Those lines of the material below that fall between its first line and the line with "本次大会通过独立演讲、圆桌讨论、主题发言等形", both included, are to be repeated exactly.
________________
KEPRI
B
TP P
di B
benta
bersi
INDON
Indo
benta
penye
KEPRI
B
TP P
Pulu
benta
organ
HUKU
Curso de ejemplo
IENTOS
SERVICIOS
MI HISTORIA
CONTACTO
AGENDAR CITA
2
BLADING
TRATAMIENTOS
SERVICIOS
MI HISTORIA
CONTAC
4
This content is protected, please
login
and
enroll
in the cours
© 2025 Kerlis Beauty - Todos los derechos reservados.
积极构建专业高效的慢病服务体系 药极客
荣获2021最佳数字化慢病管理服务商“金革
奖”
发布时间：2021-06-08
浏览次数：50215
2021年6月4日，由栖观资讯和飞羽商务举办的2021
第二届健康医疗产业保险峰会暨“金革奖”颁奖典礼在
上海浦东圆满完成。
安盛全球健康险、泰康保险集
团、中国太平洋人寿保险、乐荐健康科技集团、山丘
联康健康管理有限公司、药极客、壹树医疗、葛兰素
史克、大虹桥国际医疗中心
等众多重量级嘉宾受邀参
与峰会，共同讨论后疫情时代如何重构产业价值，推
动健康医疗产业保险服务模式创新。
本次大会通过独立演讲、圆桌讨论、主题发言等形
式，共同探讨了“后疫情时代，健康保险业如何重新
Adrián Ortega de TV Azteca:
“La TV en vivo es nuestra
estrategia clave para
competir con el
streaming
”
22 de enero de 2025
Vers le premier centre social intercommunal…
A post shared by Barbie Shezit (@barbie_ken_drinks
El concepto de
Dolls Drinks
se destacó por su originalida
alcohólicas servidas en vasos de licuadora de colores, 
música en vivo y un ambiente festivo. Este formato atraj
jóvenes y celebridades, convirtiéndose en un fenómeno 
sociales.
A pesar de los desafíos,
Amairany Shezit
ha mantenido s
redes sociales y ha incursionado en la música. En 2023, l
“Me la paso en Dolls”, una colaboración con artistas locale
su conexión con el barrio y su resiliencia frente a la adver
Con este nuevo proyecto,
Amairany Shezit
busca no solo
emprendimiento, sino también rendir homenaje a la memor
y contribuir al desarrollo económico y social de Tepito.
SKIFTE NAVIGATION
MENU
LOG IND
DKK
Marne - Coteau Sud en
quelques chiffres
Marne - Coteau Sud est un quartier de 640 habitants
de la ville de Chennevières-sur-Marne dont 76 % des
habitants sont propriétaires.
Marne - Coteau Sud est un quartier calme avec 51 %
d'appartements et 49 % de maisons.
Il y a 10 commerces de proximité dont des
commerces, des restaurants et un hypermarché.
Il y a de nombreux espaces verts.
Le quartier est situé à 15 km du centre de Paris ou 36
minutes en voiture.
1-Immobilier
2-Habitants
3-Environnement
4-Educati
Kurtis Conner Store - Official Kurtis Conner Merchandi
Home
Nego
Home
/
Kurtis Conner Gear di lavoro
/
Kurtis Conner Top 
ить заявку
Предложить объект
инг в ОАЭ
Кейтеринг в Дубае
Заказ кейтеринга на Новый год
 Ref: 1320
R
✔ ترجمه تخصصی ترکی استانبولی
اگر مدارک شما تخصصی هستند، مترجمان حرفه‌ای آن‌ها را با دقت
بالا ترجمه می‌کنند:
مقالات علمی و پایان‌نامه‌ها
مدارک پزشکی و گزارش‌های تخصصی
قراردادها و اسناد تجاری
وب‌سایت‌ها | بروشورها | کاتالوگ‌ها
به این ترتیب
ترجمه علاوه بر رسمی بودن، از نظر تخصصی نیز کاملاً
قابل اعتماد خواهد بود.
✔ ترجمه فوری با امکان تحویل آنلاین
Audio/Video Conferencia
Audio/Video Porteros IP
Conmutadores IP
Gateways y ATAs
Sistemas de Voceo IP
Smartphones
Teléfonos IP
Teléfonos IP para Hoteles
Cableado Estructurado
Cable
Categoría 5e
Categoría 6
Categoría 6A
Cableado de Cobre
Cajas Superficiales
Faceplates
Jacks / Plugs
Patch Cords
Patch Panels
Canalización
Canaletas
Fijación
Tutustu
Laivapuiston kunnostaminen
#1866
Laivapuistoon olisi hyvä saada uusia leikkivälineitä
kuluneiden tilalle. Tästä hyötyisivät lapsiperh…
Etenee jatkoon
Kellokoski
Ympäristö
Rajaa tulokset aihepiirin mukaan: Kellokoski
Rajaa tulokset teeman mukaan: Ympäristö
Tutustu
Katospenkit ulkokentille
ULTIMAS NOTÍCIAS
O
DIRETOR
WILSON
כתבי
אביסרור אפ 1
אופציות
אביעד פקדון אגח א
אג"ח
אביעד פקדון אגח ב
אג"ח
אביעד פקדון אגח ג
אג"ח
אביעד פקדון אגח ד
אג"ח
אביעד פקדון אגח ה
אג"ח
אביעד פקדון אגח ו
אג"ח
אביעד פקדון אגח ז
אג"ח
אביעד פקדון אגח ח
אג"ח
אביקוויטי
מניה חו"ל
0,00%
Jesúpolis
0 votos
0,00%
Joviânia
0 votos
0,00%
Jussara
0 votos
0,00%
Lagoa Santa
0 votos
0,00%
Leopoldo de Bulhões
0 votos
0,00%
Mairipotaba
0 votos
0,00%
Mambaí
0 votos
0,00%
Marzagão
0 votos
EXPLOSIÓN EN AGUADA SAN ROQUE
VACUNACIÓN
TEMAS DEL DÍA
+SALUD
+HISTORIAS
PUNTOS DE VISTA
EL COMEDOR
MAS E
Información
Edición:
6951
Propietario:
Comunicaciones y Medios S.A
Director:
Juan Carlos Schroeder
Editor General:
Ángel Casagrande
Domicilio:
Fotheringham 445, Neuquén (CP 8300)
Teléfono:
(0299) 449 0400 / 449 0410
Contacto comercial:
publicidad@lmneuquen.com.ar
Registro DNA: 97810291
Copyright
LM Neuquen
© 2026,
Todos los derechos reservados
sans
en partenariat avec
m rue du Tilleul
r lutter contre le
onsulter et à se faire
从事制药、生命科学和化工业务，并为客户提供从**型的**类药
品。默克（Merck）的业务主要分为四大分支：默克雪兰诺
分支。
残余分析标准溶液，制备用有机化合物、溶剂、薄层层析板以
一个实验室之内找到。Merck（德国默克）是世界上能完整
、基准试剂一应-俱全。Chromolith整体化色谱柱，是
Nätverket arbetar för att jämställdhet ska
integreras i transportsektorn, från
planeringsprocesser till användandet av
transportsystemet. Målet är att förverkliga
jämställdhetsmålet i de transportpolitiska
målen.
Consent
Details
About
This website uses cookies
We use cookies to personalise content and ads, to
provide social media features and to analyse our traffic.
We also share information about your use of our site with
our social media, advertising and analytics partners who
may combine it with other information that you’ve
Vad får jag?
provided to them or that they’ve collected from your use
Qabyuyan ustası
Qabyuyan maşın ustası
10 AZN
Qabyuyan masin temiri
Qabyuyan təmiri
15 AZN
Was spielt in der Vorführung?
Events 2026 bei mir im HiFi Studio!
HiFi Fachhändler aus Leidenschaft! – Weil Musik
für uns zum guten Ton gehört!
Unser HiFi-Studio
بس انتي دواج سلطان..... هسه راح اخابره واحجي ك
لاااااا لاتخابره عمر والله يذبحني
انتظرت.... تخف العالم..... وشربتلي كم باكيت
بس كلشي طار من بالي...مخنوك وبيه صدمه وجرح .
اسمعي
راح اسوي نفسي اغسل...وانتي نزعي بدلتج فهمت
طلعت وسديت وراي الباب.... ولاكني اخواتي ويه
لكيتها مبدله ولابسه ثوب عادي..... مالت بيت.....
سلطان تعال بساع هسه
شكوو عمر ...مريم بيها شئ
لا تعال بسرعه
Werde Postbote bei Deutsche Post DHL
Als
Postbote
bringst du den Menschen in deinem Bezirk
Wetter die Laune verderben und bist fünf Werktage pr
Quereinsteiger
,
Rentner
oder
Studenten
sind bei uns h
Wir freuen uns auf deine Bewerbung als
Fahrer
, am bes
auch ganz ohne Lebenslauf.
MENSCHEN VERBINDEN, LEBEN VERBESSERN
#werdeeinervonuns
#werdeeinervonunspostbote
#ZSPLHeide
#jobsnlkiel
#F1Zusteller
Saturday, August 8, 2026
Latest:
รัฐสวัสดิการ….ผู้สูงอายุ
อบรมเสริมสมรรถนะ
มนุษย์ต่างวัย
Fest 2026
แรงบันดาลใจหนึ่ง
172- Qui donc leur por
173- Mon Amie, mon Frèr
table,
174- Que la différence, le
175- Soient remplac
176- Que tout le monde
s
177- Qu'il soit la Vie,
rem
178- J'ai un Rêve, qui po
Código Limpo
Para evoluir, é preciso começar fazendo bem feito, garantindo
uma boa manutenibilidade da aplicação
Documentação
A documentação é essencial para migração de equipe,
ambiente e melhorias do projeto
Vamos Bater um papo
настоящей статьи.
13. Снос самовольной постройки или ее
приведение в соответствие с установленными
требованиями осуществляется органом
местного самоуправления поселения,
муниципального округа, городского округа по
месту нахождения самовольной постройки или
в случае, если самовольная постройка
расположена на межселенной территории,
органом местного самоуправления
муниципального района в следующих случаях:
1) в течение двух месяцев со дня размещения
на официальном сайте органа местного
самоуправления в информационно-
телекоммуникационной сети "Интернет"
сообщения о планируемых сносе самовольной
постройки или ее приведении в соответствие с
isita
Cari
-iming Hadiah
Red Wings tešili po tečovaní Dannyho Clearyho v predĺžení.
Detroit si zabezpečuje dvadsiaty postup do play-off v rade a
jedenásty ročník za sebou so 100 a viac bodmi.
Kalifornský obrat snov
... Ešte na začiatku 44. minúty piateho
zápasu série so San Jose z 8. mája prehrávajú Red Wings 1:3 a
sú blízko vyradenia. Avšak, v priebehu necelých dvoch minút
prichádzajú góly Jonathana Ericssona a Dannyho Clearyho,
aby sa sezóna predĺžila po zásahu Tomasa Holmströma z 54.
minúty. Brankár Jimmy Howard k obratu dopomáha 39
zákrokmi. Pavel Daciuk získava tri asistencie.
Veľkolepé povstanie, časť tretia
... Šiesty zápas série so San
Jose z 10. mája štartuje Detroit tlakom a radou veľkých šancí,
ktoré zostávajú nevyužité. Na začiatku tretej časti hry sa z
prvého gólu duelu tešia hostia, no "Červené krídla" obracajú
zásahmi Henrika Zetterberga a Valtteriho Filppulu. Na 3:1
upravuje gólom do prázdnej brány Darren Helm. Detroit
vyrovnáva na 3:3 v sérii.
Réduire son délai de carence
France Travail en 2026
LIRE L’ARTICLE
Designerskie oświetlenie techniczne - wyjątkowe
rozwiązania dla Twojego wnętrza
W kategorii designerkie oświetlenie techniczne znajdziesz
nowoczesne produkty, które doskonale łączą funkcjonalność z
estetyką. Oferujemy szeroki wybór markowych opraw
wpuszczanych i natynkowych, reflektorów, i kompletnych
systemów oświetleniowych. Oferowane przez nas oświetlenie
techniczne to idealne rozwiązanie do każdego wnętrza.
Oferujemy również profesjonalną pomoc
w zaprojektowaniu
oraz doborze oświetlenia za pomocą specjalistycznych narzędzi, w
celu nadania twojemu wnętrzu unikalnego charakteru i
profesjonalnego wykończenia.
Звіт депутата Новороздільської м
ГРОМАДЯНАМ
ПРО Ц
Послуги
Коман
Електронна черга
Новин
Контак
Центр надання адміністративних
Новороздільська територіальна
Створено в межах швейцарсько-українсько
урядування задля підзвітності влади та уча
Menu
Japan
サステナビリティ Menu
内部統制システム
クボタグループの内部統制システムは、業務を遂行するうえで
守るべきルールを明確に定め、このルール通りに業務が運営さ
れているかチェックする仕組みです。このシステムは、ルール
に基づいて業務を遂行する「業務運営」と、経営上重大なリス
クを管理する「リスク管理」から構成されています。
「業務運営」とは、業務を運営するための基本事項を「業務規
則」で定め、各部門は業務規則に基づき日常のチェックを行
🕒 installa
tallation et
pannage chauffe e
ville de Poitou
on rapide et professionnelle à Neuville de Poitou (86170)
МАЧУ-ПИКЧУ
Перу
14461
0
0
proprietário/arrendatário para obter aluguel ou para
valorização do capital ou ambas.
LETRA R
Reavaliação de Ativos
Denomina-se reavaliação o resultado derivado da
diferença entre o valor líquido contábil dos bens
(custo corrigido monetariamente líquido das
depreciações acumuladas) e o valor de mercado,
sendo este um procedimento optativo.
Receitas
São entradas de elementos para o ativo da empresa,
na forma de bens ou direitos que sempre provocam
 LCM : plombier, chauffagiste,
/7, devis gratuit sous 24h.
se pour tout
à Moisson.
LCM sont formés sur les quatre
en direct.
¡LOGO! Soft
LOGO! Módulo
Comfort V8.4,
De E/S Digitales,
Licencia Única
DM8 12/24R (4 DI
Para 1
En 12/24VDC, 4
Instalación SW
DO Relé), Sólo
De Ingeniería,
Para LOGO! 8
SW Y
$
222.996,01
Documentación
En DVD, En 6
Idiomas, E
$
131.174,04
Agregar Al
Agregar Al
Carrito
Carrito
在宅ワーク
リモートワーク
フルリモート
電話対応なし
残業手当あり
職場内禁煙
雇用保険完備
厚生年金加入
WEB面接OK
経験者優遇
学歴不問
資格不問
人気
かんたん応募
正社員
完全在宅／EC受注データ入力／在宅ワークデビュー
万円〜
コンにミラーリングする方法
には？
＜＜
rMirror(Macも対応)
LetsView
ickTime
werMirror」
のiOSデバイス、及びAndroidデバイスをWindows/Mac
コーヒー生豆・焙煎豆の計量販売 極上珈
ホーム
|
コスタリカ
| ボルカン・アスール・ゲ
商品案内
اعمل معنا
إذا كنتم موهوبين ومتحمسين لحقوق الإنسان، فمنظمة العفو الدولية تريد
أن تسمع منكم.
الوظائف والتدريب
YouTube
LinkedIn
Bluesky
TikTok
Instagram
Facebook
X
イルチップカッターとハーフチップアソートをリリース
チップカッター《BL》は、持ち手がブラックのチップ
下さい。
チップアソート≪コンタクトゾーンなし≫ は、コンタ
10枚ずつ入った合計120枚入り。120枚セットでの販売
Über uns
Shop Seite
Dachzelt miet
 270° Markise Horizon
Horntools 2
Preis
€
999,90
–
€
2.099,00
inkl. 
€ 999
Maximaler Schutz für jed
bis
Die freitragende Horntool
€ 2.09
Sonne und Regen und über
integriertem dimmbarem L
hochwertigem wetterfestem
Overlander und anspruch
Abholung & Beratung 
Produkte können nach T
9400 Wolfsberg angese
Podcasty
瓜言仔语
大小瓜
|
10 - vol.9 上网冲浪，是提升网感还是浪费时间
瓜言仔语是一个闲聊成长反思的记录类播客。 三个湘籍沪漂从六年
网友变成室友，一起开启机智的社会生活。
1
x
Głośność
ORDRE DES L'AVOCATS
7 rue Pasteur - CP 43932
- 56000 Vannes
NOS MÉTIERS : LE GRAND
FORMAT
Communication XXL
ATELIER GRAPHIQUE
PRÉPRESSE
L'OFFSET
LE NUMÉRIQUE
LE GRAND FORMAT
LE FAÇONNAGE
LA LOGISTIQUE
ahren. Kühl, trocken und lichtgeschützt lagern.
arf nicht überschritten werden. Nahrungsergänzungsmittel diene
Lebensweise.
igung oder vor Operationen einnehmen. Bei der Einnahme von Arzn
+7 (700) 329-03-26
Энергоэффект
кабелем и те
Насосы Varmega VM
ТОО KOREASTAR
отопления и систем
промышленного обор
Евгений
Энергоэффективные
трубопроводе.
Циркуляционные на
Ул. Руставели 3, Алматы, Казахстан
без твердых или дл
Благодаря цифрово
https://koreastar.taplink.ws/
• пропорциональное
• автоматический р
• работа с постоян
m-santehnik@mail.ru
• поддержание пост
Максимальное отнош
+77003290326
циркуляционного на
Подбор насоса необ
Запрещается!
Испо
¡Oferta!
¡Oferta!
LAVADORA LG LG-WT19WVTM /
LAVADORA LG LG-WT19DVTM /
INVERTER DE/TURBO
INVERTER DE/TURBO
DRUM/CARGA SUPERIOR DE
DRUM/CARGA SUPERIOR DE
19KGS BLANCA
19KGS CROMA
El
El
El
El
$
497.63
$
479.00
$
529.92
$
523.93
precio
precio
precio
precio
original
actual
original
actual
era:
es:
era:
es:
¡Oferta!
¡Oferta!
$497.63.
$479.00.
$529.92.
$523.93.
________________
> Output of the exercise
KEPRI
B
TP P
di B
benta
bersi
INDON
Indo
benta
penye
KEPRI
B
TP P
Pulu
benta
organ
HUKU
Curso de ejemplo
IENTOS
SERVICIOS
MI HISTORIA
CONTACTO
AGENDAR CITA
2
BLADING
TRATAMIENTOS
SERVICIOS
MI HISTORIA
CONTAC
4
This content is protected, please
login
and
enroll
in the cours
© 2025 Kerlis Beauty - Todos los derechos reservados.
积极构建专业高效的慢病服务体系 药极客
荣获2021最佳数字化慢病管理服务商“金革
奖”
发布时间：2021-06-08
浏览次数：50215
2021年6月4日，由栖观资讯和飞羽商务举办的2021
第二届健康医疗产业保险峰会暨“金革奖”颁奖典礼在
上海浦东圆满完成。
安盛全球健康险、泰康保险集
团、中国太平洋人寿保险、乐荐健康科技集团、山丘
联康健康管理有限公司、药极客、壹树医疗、葛兰素
史克、大虹桥国际医疗中心
等众多重量级嘉宾受邀参
与峰会，共同讨论后疫情时代如何重构产业价值，推
动健康医疗产业保险服务模式创新。
本次大会通过独立演讲、圆桌讨论、主题发言等形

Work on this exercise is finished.